O escritor Fernando Bonassi está em Berlim finalizando seu novo livro, "O Livro da Vida", mas fala a todo momento com o diretor de teatro Antônio Araújo, em São Paulo. Os dois descrevem conversas intermináveis, de até quatro horas, pelo telefone.
Eles preparam uma peça inspirada no "Apocalipse de São João", em outros textos bíblicos e nos apocalipses apócrifos.
Com estréia prevista para o início do ano que vem, a peça será escrita por Bonassi num processo de colaboração com os atores do Teatro da Vertigem, a companhia de Araújo -o mesmo de "O Livro de Jó" (95).
Um primeiro "workshop" de criação e improvisação começa no próximo dia 13 e será gravado e enviado a Bonassi. Outros dois, em novembro e janeiro, já terão a presença do autor.
O trabalho sela a aproximação entre a geração de romancistas e contistas de Bonassi, 35, e o palco. Entre outros, preparam estréias -ou acabaram de estrear- José Roberto Torero, Patrícia Melo e Marcelo Rubens Paiva.

Atores
No caso de Bonassi, a aproximação vem se dando aos poucos, nos últimos anos. Ele escreveu uma primeira peça, "As Coisas Ruins da Nossa Cabeça", em 89, que jamais foi encenada.
Um primeiro contato com o palco aconteceu na adaptação de seu romance "Um Céu de Estrelas", dirigida por Lígia Cortez em 96. "Boteco", espetáculo de esquetes dirigido por Renata Melo no ano passado, trazia também um quadro escrito por Bonassi.
E ele co-escreveu um texto comemorativo sobre o físico Mário Schenberg, apresentado em 96 na Casa das Rosas, em São Paulo. Chamado "Fragmentos Teatrais de Mário Schenberg", era dirigido por Renato Figueiredo.
Mas só agora o escritor considera estar participando integralmente do processo teatral, com os "workshops" e o "retorno" dos atores. "É uma novidade para mim", diz. "No cinema ou na televisão, quando acabo meu trabalho, os atores começam."

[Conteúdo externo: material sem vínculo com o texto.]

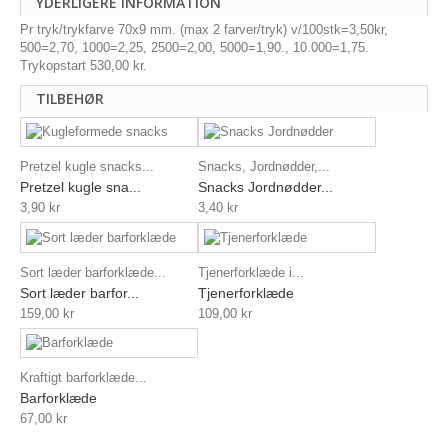
YDERLIGERE INFORMATION
Pr tryk/trykfarve 70x9 mm. (max 2 farver/tryk) v/100stk=3,50kr,
500=2,70, 1000=2,25, 2500=2,00, 5000=1,90., 10.000=1,75.
Trykopstart 530,00 kr.
TILBEHØR
Pretzel kugle snacks...
Snacks, Jordnødder,...
Pretzel kugle sna...
Snacks Jordnødder...
3,90 kr
3,40 kr
Sort læder barforklæde...
Tjenerforklæde i...
Sort læder barfor...
Tjenerforklæde
159,00 kr
109,00 kr
Kraftigt barforklæde...
Barforklæde
67,00 kr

Com a "rápida" experiência sobre Schenberg, de todo modo, já tirou algumas conclusões.
"Quando os atores botavam as palavras na boca e atuavam e se moviam, vinham idéias", diz. "Eu espero que o encontro com o grupo do Antônio seja isso, que eu entenda o tempo do ator. Mas é incrível. Eu pareço uma criança num ensaio de teatro."

"Crueza"
Como os colegas de geração, o escritor, antes do teatro, passou pelo cinema. Adaptou o romance "Sonhos Tropicais", de Moacyr Scliar, o conto "Os Matadores", de Marçal Aquino, e o seu próprio "Um Céu de Estrelas", entre outros roteiros. Também dirigiu.
Ele não vê diferença entre a prosa e a dramaturgia, para o cinema ou para o teatro. "Para mim, comigo mesmo, é tudo a mesma coisa. É a mesma coisa."

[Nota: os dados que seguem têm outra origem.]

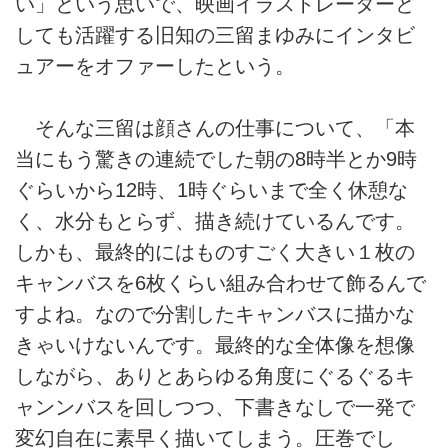
い」という思いで、映画イラストレーターと
しても活躍する旧知の三留まゆみにインタビ
ュアーをオファーしたという。
そんな三留は顔さんの仕事について、「本
当にもう驚きの連続でした朝の8時半とか9時
ぐらいから12時、1時ぐらいまで全く休憩な
く、水分もとらず、描き続けているんです。
しかも、最終的にはものすごく大きい１枚の
キャンバスを6枚くらい組み合わせて飾るんで
すよね。なので分割したキャンバスに描かな
きゃいけないんです。最終的な全体像を想像
しながら、ありとあらゆる角度にぐるぐるキ
ャンンバスを回しつつ、下書きなしで一発で
変幻自在に素早く描いてしまう。圧巻でし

Antônio Araújo convidou Bonassi depois de ler e assistir a "Um Céu de Estrelas", a peça. Segundo o diretor, o escritor "tem uma qualidade de crueza, um texto forte, violento, que tem tudo a ver com o nosso projeto".

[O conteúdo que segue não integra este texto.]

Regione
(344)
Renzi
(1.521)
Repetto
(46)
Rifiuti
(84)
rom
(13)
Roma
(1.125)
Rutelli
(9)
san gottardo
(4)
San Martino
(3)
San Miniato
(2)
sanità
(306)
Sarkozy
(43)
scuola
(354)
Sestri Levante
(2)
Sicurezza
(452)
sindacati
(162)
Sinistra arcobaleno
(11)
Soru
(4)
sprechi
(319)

A palavra que Araújo mais usa, para descrever o texto de Bonassi, é "hardcore". Como o "Apocalipse" original é muito alegórico, o diretor buscou na crueza de Bonassi "um contraponto".
O próprio autor vê um contraponto, não apenas com os textos bíblicos, mas com o próprio Teatro da Vertigem.
"Um espetáculo do Antônio é um ritual", diz. "Eu não sou um escritor de rituais e solenidades. O que vai sair, com um cara que chuta o balde e outro que acende a vela? Qual é a colaboração possível? A gente quer fazer, dentro das diferenças, a coisa mais forte."
Sobre o "Apocalipse de São João", propriamente, Fernando Bonassi se diz estimulado por ser "um texto aberto, que não apresenta uma saída só".
Por outro lado: "É o texto mais cruel que eu posso imaginar. A idéia de um Deus que exija amor daquela maneira é tão aterradora, para mim, que eu não consigo imaginar nada pior. "Amem-me como eu sou, se não vocês estão perdidos" é o que Ele está me dizendo. Isso é de uma violência que eu, por mais que goste de sangue, nunca imaginei."